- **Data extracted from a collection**
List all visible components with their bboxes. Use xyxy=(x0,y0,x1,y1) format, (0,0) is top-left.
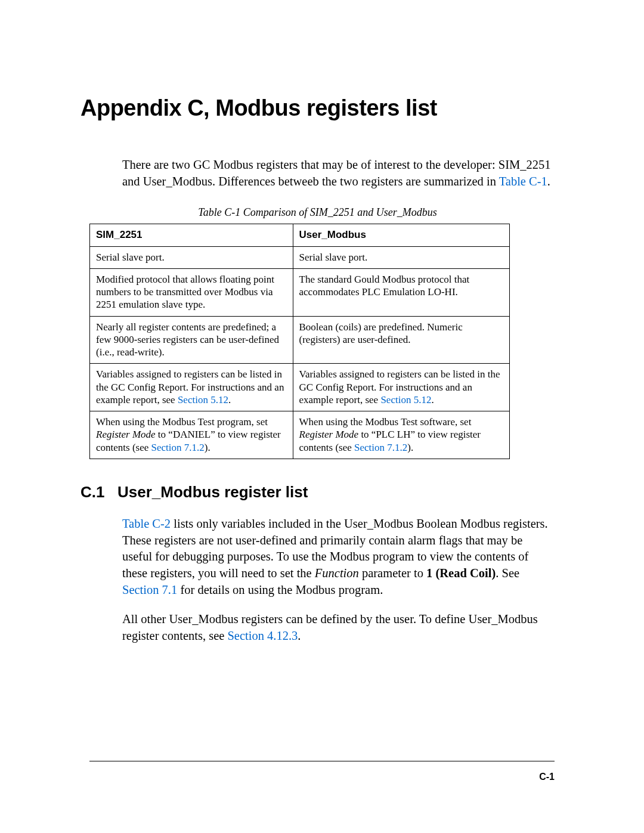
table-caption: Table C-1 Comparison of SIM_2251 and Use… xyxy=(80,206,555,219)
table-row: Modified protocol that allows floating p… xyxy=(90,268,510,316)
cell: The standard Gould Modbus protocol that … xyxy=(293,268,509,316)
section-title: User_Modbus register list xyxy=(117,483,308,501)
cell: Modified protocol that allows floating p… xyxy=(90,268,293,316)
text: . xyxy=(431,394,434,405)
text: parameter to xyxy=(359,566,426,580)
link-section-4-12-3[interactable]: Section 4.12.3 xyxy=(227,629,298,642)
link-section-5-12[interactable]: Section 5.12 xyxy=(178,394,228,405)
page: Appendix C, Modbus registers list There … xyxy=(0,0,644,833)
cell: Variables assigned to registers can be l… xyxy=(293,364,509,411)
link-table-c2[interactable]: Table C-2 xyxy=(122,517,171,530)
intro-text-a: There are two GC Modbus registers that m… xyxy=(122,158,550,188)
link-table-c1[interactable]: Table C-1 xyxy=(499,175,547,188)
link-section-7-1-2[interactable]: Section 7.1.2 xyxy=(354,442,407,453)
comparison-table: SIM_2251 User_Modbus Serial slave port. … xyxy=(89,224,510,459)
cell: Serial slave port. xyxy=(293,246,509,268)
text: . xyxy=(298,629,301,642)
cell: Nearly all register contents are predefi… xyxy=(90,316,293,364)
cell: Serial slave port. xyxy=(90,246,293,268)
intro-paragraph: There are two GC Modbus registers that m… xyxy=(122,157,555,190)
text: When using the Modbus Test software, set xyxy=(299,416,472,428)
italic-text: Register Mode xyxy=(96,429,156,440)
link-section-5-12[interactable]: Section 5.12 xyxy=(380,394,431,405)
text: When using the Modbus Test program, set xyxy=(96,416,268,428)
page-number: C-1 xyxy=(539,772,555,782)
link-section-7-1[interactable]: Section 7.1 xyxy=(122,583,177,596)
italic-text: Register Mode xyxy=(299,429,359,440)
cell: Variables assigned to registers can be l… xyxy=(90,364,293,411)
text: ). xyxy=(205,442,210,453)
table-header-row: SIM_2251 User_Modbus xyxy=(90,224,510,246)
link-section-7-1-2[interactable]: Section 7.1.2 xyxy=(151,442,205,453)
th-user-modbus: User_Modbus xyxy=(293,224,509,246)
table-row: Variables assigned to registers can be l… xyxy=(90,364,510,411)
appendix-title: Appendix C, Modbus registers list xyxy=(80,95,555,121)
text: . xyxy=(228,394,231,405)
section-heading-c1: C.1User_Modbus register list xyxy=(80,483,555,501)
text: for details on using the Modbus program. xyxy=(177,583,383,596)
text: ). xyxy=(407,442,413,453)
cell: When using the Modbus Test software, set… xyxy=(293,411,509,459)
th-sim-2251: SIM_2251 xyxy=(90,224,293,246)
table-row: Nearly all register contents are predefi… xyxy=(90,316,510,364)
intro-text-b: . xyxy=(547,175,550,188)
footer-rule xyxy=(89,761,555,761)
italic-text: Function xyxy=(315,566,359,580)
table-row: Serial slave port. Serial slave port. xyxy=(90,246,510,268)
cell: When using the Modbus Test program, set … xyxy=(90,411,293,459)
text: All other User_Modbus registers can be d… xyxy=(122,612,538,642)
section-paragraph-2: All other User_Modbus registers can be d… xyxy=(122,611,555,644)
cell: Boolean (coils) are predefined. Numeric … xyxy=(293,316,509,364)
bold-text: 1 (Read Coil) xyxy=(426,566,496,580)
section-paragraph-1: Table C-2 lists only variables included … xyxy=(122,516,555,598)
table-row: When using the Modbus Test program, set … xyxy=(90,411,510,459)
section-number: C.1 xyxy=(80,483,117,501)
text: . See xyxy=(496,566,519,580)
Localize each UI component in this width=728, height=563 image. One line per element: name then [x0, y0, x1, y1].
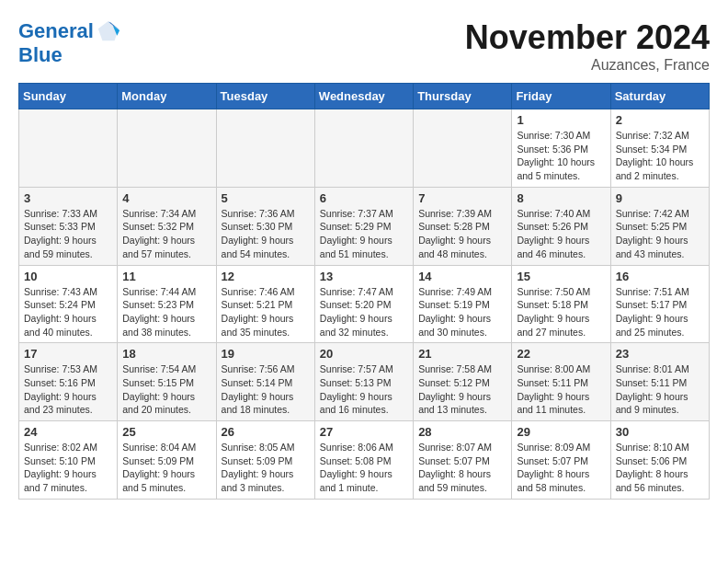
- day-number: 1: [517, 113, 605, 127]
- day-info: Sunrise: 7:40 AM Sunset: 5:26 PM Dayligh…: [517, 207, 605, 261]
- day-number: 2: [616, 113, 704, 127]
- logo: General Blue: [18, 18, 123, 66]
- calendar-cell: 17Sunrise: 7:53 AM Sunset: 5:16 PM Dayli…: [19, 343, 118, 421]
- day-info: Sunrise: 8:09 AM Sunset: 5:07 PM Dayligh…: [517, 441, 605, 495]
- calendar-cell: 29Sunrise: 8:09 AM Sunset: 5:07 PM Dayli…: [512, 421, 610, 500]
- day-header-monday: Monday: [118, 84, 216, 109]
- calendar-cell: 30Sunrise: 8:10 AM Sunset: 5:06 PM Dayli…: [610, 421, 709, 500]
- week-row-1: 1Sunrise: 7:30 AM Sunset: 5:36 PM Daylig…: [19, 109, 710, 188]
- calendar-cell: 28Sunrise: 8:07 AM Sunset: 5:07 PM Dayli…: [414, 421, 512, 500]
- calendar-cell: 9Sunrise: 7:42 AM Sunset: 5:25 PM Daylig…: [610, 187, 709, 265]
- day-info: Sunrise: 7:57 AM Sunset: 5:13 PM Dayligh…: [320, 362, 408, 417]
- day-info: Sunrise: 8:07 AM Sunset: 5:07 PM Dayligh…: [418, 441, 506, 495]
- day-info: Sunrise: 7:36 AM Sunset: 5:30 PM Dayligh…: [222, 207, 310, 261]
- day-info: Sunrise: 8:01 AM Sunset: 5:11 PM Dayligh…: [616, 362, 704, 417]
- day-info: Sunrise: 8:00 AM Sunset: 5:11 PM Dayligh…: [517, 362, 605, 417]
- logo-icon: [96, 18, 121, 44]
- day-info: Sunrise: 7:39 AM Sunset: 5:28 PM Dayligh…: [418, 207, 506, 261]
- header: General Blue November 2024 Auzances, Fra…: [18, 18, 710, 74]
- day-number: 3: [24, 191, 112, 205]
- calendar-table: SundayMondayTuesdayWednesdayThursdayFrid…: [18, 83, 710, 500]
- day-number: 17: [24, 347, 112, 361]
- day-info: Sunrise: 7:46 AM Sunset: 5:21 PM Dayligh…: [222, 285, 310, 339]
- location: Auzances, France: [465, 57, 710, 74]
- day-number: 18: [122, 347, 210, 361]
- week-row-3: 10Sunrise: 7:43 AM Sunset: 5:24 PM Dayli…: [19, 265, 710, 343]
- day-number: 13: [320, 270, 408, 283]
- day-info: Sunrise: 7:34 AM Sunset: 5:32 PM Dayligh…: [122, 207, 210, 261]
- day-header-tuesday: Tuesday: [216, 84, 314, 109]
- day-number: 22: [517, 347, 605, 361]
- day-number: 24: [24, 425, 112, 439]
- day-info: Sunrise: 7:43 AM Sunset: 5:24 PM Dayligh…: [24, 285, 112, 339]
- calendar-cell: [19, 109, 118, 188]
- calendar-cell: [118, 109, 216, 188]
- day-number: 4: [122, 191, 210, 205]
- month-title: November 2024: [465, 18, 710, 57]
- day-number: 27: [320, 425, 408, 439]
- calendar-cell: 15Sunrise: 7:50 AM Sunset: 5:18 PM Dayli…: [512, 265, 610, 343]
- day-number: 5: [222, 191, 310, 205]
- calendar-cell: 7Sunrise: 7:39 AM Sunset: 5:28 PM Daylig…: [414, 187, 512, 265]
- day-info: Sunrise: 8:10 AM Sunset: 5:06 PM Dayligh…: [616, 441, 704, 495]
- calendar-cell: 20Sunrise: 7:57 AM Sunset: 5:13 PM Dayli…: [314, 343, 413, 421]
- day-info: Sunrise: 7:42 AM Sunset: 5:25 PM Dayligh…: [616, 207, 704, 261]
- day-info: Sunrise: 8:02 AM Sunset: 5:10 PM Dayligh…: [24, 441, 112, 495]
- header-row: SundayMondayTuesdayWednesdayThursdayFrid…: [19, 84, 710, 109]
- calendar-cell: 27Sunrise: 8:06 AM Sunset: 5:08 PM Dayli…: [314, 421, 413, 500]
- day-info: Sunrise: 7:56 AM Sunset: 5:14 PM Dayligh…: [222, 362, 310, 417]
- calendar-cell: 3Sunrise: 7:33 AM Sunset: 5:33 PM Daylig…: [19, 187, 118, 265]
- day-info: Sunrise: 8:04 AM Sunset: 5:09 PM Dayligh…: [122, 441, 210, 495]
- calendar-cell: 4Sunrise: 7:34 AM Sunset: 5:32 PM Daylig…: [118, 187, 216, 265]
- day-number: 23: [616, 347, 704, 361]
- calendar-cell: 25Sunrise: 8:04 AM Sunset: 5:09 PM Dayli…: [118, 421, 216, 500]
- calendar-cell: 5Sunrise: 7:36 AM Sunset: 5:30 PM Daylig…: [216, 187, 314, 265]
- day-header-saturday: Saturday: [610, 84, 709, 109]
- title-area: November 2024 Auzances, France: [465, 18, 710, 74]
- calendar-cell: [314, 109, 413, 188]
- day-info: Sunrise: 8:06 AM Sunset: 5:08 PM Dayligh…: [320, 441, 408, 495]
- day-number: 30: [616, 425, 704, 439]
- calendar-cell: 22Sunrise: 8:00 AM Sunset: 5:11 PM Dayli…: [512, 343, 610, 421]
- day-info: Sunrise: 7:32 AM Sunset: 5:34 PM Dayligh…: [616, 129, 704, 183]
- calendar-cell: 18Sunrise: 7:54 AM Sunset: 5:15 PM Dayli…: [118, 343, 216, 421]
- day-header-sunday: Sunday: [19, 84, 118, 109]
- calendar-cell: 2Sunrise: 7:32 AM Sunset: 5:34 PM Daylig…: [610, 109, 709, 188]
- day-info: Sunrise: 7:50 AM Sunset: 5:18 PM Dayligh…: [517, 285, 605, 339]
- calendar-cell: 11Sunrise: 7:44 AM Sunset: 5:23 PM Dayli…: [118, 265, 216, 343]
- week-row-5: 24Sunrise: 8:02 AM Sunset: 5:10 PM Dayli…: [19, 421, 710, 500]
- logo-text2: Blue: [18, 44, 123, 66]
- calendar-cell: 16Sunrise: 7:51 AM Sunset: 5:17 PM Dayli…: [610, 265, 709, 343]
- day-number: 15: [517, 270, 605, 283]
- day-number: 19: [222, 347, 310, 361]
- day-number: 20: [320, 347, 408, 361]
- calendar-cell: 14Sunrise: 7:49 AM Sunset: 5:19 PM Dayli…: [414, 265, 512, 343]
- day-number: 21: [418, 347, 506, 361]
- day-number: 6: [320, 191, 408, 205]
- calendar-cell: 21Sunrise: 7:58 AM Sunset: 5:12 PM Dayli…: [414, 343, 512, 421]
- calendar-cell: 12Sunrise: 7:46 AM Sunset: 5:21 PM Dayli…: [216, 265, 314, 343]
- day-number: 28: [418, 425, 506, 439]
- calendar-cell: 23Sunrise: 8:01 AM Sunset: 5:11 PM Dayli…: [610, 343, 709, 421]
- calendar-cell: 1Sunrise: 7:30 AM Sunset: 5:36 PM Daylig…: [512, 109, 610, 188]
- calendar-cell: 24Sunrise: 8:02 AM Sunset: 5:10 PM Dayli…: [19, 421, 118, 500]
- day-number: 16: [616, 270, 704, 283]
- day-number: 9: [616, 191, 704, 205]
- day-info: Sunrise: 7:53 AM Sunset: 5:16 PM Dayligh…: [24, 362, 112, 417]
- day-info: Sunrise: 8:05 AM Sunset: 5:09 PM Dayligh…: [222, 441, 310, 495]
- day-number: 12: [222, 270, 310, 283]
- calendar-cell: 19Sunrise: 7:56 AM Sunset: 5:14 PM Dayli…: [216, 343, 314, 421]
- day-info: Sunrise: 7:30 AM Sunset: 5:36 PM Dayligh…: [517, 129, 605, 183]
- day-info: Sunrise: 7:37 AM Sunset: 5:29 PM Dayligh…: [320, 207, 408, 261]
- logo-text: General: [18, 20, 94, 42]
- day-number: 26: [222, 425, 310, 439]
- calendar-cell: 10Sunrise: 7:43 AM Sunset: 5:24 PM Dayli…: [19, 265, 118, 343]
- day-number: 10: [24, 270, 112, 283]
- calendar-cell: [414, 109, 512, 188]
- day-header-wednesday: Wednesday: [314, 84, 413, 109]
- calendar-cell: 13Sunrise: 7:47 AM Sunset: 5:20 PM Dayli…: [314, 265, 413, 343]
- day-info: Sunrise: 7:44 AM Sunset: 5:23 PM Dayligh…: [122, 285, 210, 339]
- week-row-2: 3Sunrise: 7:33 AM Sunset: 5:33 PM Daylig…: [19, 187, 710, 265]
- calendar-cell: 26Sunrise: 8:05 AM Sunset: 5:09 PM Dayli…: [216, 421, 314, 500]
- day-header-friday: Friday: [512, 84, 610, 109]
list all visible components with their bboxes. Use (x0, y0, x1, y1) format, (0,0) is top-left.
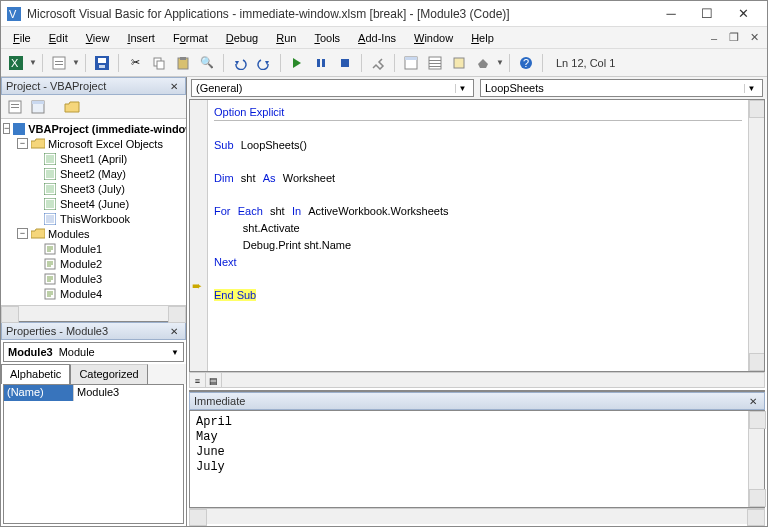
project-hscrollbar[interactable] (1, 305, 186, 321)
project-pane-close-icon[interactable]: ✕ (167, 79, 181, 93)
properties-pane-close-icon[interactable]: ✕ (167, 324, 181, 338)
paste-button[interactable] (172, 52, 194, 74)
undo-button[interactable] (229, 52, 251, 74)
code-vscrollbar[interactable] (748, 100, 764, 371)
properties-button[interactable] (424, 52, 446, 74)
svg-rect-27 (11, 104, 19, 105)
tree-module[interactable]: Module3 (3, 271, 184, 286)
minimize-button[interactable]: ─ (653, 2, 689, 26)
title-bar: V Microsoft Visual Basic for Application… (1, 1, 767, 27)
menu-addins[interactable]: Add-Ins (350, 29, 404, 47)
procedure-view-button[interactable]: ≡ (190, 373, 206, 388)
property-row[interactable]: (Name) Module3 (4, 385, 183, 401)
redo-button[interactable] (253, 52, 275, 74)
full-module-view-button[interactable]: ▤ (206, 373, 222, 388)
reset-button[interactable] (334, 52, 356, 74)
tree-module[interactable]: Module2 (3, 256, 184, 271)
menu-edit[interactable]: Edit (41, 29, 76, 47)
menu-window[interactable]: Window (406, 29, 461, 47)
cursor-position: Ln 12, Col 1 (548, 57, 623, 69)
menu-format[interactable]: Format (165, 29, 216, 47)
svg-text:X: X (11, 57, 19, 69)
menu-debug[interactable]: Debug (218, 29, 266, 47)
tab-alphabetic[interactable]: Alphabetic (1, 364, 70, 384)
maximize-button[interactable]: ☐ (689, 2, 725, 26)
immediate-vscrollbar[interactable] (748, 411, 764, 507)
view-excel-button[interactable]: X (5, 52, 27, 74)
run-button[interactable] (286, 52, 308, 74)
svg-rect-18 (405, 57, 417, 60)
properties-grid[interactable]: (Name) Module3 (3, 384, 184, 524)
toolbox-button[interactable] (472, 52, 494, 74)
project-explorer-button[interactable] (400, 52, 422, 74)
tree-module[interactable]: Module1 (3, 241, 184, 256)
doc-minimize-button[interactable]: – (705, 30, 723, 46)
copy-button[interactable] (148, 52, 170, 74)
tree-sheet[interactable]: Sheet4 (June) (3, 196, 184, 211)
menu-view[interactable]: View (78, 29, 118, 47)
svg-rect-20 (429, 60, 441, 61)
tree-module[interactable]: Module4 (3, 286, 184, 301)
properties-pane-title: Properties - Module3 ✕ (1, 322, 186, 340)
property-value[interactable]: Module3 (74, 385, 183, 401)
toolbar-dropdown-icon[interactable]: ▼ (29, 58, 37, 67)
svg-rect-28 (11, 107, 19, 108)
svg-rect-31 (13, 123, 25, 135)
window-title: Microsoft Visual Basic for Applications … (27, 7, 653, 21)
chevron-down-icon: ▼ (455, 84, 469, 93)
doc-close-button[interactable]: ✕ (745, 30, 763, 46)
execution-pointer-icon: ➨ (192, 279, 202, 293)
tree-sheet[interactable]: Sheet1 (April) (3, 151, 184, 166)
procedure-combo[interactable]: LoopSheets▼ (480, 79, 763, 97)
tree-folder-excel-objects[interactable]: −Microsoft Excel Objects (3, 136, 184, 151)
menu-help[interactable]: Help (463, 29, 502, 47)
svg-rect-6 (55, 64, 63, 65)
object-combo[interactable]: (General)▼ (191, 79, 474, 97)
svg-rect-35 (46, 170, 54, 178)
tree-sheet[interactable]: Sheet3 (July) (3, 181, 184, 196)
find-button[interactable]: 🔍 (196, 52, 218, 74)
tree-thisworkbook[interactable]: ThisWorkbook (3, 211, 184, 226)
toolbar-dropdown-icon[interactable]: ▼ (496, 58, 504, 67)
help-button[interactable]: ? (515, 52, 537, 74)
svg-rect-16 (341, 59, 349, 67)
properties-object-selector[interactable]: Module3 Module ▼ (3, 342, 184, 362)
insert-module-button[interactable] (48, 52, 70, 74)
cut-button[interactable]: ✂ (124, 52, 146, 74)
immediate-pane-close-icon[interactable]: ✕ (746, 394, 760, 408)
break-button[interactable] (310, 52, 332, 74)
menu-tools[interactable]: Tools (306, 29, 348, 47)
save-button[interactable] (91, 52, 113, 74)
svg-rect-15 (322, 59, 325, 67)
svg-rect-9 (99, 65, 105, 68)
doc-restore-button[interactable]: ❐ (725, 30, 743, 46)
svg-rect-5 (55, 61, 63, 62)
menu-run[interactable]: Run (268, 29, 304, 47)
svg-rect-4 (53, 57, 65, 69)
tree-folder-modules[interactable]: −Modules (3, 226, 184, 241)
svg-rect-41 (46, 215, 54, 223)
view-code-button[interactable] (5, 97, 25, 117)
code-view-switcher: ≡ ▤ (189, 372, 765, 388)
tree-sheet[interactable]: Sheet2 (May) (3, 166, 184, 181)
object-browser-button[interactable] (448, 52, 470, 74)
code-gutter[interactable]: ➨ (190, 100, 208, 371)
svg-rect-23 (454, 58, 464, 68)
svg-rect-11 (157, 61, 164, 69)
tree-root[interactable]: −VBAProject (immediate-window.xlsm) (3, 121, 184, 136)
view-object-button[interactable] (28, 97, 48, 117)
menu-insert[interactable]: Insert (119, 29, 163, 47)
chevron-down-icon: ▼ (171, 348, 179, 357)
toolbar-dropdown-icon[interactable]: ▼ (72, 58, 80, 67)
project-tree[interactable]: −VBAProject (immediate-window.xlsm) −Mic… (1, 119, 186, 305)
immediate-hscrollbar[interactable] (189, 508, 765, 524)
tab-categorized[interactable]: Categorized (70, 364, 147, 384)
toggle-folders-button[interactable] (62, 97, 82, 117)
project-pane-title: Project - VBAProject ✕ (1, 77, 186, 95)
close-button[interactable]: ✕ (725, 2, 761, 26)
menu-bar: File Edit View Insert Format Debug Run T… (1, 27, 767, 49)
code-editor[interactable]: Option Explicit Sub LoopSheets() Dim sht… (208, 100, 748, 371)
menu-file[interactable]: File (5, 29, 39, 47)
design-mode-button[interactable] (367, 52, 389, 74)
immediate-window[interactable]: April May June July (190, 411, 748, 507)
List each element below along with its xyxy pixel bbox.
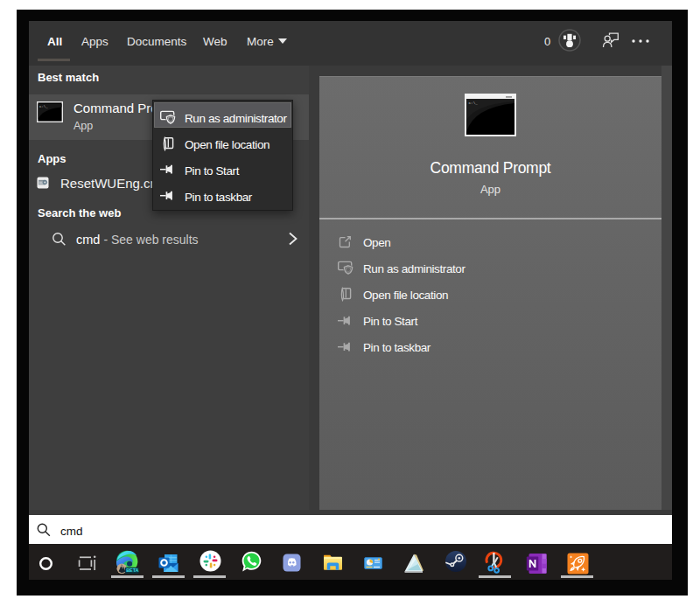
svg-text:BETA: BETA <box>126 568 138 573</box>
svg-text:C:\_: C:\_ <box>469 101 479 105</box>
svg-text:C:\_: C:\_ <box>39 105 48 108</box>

- **What you have to do**
Which of the lines above mention the word "immediate"? Pull those lines out.

- **Answer to the exercise**
immediate-vscrollbar[interactable] (748, 411, 764, 507)
immediate-pane-close-icon[interactable]: ✕ (746, 394, 760, 408)
tree-root[interactable]: −VBAProject (immediate-window.xlsm) (3, 121, 184, 136)
project-tree[interactable]: −VBAProject (immediate-window.xlsm) −Mic… (1, 119, 186, 305)
immediate-hscrollbar[interactable] (189, 508, 765, 524)
immediate-window[interactable]: April May June July (190, 411, 748, 507)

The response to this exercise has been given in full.